4th MAY Plant a Holly, Plant a Butterfly Shrub!
Plant a butterfly food shrub and it creates a whole new world for others you hadn’t thought of... it all connects like a secret jigsaw. Little flutters of blue had been darting in gardens, car parks and roadsides - Holly Blue butterflies have been abundant during the last few weeks. Holly is the food of their Spring broods of caterpillars, while in the Summer they choose Dogwoods and Spindle tree. Plant Dogwoods and you have the choice of glorious stem colours – green, near black, and here red for Winter in Photo 2
which picks up pink of Cyclamen as the bush grows and expands to create a mini woodland habitat.
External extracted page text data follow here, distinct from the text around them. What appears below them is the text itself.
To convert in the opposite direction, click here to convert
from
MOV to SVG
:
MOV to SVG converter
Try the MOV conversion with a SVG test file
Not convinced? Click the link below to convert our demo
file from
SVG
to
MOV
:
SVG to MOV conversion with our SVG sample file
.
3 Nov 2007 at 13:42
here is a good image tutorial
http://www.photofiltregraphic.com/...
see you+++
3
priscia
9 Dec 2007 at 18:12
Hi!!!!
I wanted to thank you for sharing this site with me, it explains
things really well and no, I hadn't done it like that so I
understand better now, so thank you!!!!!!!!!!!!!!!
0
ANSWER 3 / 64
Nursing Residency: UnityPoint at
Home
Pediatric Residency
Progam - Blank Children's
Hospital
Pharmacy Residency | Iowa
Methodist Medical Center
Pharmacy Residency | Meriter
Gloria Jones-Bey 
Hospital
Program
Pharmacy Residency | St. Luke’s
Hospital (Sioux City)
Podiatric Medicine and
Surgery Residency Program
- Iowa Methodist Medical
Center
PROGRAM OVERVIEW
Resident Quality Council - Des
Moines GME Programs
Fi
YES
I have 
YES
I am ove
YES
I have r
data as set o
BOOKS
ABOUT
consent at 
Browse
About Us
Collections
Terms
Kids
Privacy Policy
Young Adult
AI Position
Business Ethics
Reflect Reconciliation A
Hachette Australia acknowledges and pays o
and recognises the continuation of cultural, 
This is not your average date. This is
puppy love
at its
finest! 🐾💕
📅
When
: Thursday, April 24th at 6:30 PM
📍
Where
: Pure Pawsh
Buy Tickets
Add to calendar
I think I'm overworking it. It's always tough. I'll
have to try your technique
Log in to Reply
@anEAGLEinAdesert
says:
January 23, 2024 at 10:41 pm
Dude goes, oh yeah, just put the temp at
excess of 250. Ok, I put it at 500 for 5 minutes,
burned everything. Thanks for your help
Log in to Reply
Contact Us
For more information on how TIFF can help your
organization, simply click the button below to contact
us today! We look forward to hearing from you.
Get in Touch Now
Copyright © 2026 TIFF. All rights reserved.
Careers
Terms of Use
On the ground, Lungwort (Pulmonaria) and Hellebores chime pink as well, also Honesty and Welsh poppies (3).
When warm weather arrives (4), there are pink hardy geraniums.
All of these readily self-seed from a single initial plant... and behold, you have benefitted solitary bees like the Red Mason from bee hotels (4), Bumble Bees (3), and much else you may not have noticed ... and the very small creatures (right hand leaf! 5)
and many others (e.g. spiders, mini flying insects, aphids and moths) sheltering in the leafy cover of the Dogwood (5, 6).
Plant a Spindle which brings Autumn coloured seeds of bright orange and pink, a Holly (7)
and you are there... with an ideal sheltered place for birds too, a community habitat – butterflies (8),
insect bird food and nesting birds (9, 10)
The birds are the important bit for those, like me, who get a buzz from seeing and hearing birds close-up, going about their business and feeding... BUT for their health and benefit, feeders are now withdrawn until October (other than fat balls and mealworms - good for the growing young but clean feeders at least weekly). SO WHAT BETTER than to see them flit in and out of your shrubs as they shelter; eat a varied wild diet of caterpillars (11),
insects and berries; rest and groom... and even build a nest (12 [red fibre = wool from a marker in garden])
and tend young? This way one gets more alert and nature aware...
AND WHAT BETTER than to hear their glorious morning and evening song (13,Carrion Crow, Pheasant, Blue Tit, Great Tit, Dunnock were also there)?
BUT, conspicuously absent on this May 1st were finches that used to be common – Greenfinch, Chaffinch, Bullfinch. These are the rapidly declining species vulnerable to the viral disease spread by proximity (as in human transference of Covid) and probably also the vulnerability of a limited ‘rich’ diet (as in humans living on yummy grab-and go!). As in all of life, flexibility and change helps survival.